**Your task:** Collect every line in the records below that contains the word "hidrogênio".

**Given data:**

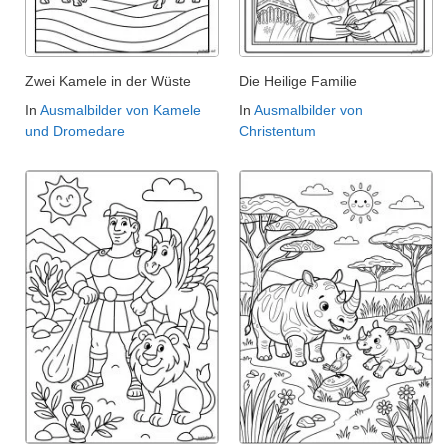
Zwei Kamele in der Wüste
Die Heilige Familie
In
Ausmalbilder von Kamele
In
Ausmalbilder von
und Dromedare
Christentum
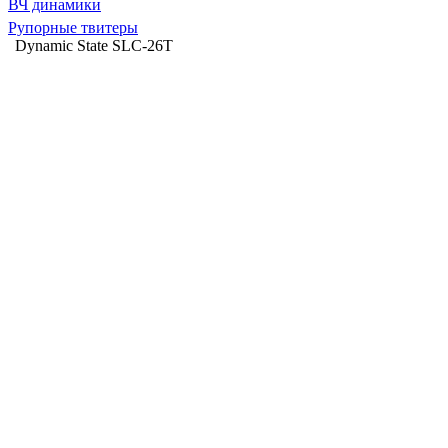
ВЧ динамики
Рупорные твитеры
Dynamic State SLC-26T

--

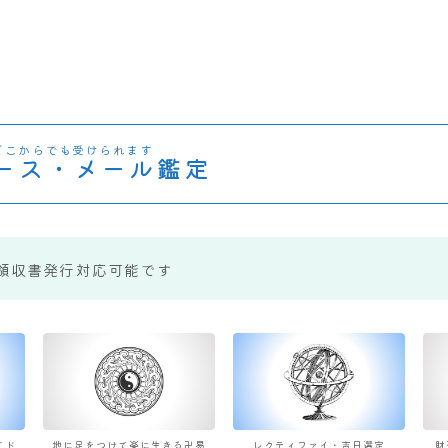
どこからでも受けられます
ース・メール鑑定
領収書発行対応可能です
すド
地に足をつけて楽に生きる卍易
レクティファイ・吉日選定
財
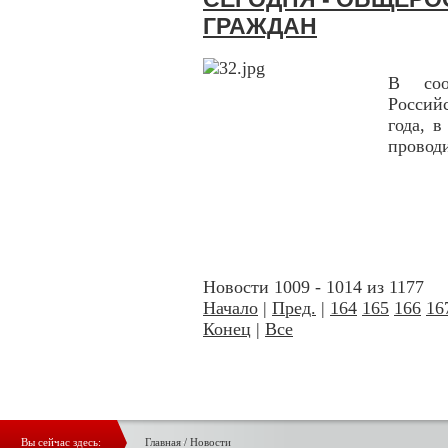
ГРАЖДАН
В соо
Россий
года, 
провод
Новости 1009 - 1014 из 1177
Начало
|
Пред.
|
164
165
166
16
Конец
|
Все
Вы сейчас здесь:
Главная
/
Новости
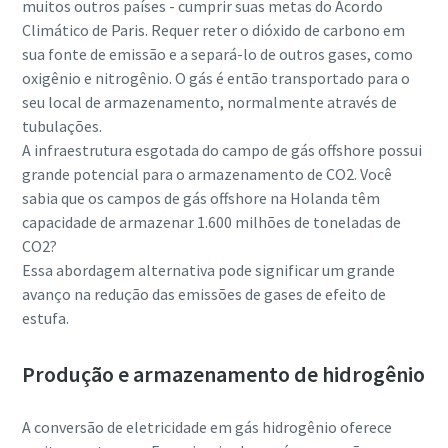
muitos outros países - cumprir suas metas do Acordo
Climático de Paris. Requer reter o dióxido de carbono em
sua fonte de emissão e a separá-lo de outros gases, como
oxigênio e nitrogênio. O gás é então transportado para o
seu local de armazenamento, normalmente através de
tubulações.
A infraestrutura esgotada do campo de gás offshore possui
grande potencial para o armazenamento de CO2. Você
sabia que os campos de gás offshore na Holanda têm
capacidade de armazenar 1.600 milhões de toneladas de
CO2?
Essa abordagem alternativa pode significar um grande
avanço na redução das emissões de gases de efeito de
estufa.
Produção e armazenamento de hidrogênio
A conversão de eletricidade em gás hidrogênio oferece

---

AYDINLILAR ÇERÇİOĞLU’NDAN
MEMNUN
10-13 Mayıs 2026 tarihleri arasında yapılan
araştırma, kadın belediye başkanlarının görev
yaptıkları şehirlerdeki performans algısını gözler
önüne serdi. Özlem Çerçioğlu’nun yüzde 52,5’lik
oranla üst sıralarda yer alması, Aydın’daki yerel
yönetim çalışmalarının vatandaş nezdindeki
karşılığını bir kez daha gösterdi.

**Answer to this task:**
Produção e armazenamento de hidrogênio
A conversão de eletricidade em gás hidrogênio oferece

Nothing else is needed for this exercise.